# Matilda Bay - Big Helga Oktoberfest Lager



## pk.sax (14/9/10)

Tastes rather good and authentic 

I picked up a six pack at liquorland. An interesting aside: the bottles of Matilda bay are a little 20-30 grams heavier than Gage road IPA bottles. I'm not complaining


----------



## HoppingMad (14/9/10)

Big Helga Thread of old

Plenty of mixed thoughts on this one. Personally I enjoyed this beer, but the purist in me says that with American Style hoppy taste it ain't no Octoberfest Beer. 
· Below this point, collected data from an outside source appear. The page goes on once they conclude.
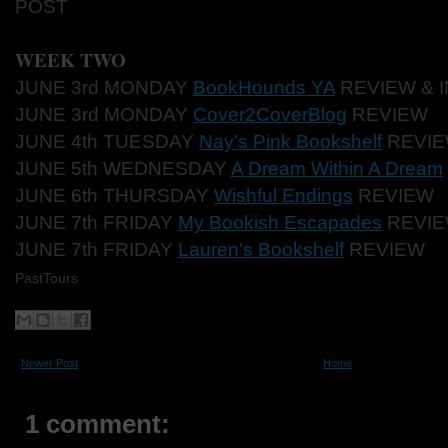
POST
WEEK TWO
JUNE 3rd MONDAY
BookHounds YA
REVIEW & 
JUNE 3rd MONDAY
Cover2CoverBlog
REVIEW
JUNE 4th TUESDAY
Nay's Pink Bookshelf
REVI
JUNE 5th WEDNESDAY
A Dream Within A Dream
JUNE 6th THURSDAY
Wishful Endings
REVIEW
JUNE 7th FRIDAY
My Bookish Escapades
REVIE
JUNE 7th FRIDAY
Lauren's Bookshelf
REVIEW
PastTours
Newer Post
Home
1 comment: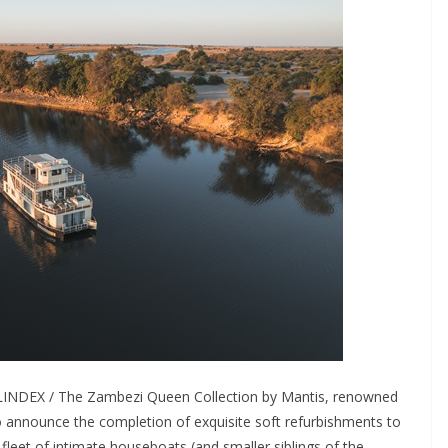
LINDEX / The Zambezi Queen Collection by Mantis, renowned
 to announce the completion of exquisite soft refurbishments to
fleet of intimate houseboats (and smaller siblings of the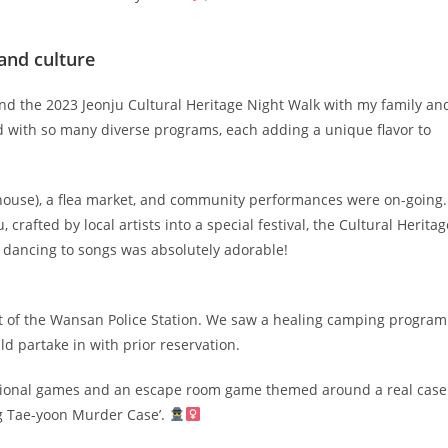
and culture
ound the 2023 Jeonju Cultural Heritage Night Walk with my family an
with so many diverse programs, each adding a unique flavor to
house), a flea market, and community performances were on-going.
, crafted by local artists into a special festival, the Cultural Heritag
s dancing to songs was absolutely adorable!
ront of the Wansan Police Station. We saw a healing camping program
d partake in with prior reservation.
aditional games and an escape room game themed around a real case
ang Tae-yoon Murder Case’.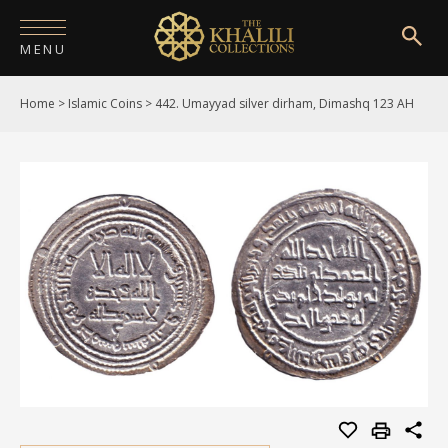
MENU
Home
>
Islamic Coins
>
442. Umayyad silver dirham, Dimashq 123 AH
HOME
ABOUT
COLLECTIONS
PUBLICATIONS
SHOP
EXHIBITIONS
DIGITISATION
NEWS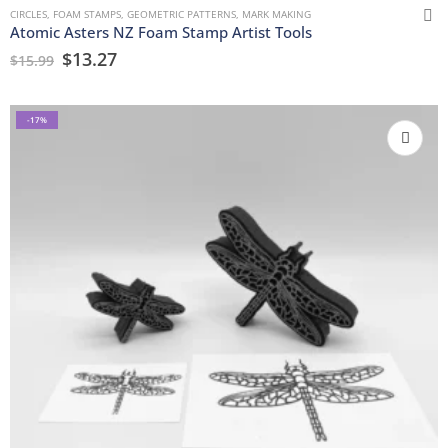
CIRCLES
,
FOAM STAMPS
,
GEOMETRIC PATTERNS
,
MARK MAKING
Atomic Asters NZ Foam Stamp Artist Tools
$
13.27
$
15.99
-17%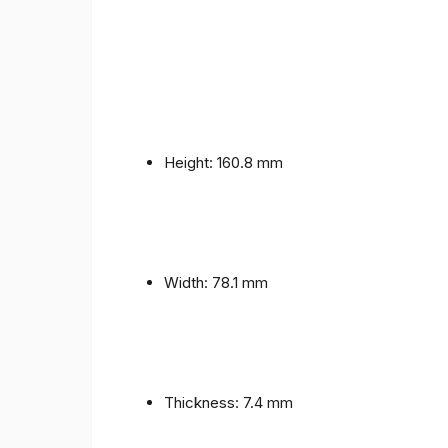
Height: 160.8 mm
Width: 78.1 mm
Thickness: 7.4 mm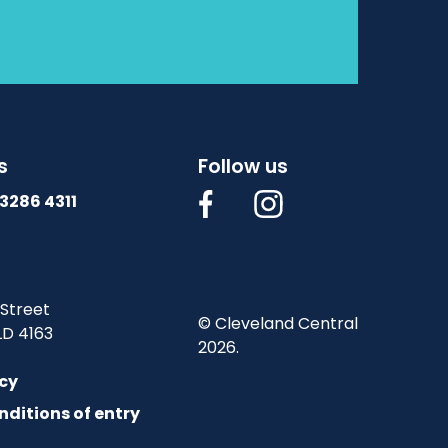
s
Follow us
3286 4311
 Street
© Cleveland Central
LD 4163
2026.
icy
nditions of entry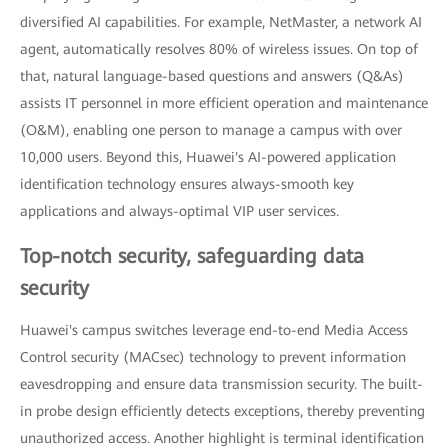
diversified AI capabilities. For example, NetMaster, a network AI
agent, automatically resolves 80% of wireless issues. On top of
that, natural language-based questions and answers (Q&As)
assists IT personnel in more efficient operation and maintenance
(O&M), enabling one person to manage a campus with over
10,000 users. Beyond this, Huawei's AI-powered application
identification technology ensures always-smooth key
applications and always-optimal VIP user services.
Top-notch security, safeguarding data
security
Huawei's campus switches leverage end-to-end Media Access
Control security (MACsec) technology to prevent information
eavesdropping and ensure data transmission security. The built-
in probe design efficiently detects exceptions, thereby preventing
unauthorized access. Another highlight is terminal identification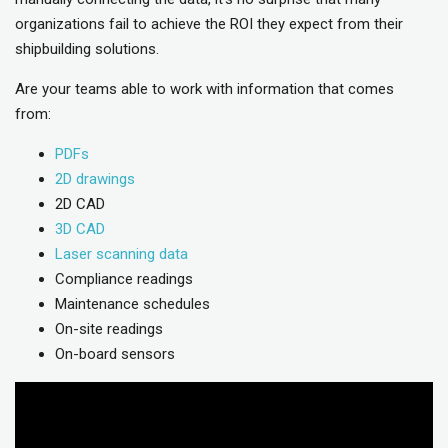
organizations fail to achieve the ROI they expect from their
shipbuilding solutions.
Are your teams able to work with information that comes
from:
PDFs
2D drawings
2D CAD
3D CAD
Laser scanning data
Compliance readings
Maintenance schedules
On-site readings
On-board sensors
Hopefully the brewers have got some hopping consistent with the style now they've had time to tweak it.

Hopper.


----------



## Andyd (14/9/10)

HoppingMad said:


> Big Helga Thread of old
> 
> Plenty of mixed thoughts on this one. Personally I enjoyed this beer, but the purist in me says that with American Style hoppy taste it ain't no Octoberfest Beer.
> 
> ...



I have to agree on the original released last year - I'd be happy drinking it, but it's not really "authentic". Will have to grab a 6 pack of the latest batch and see if it's been tweaked (talking to Scott last year about it, this seems unlikely as they were gunning for a relatively hoppy result).

Andy


----------



## pk.sax (14/9/10)

Hmnnn. Funnily, I didn't pick up any strong hop. Maybe my hopalate has been polluted drinking too much IPA!

Did definitely come through as Malty though. Reminded me why I started drinking beer again in Germany after I'd pretty much quit over an u fortunate can of VB back in melbourne a year earlier. Less bitterness, more flavour. I'll have to drink another unhurried one and savour it slowly


----------



## Lord Raja Goomba I (14/9/10)

I had one recently again, and found that the hop palate I remember isn't there. Either I've been used to the IPA and APA's I've got from other craft beers and my own brews, or it was a more aged batch and the hop has died down in favour of increased malt profile.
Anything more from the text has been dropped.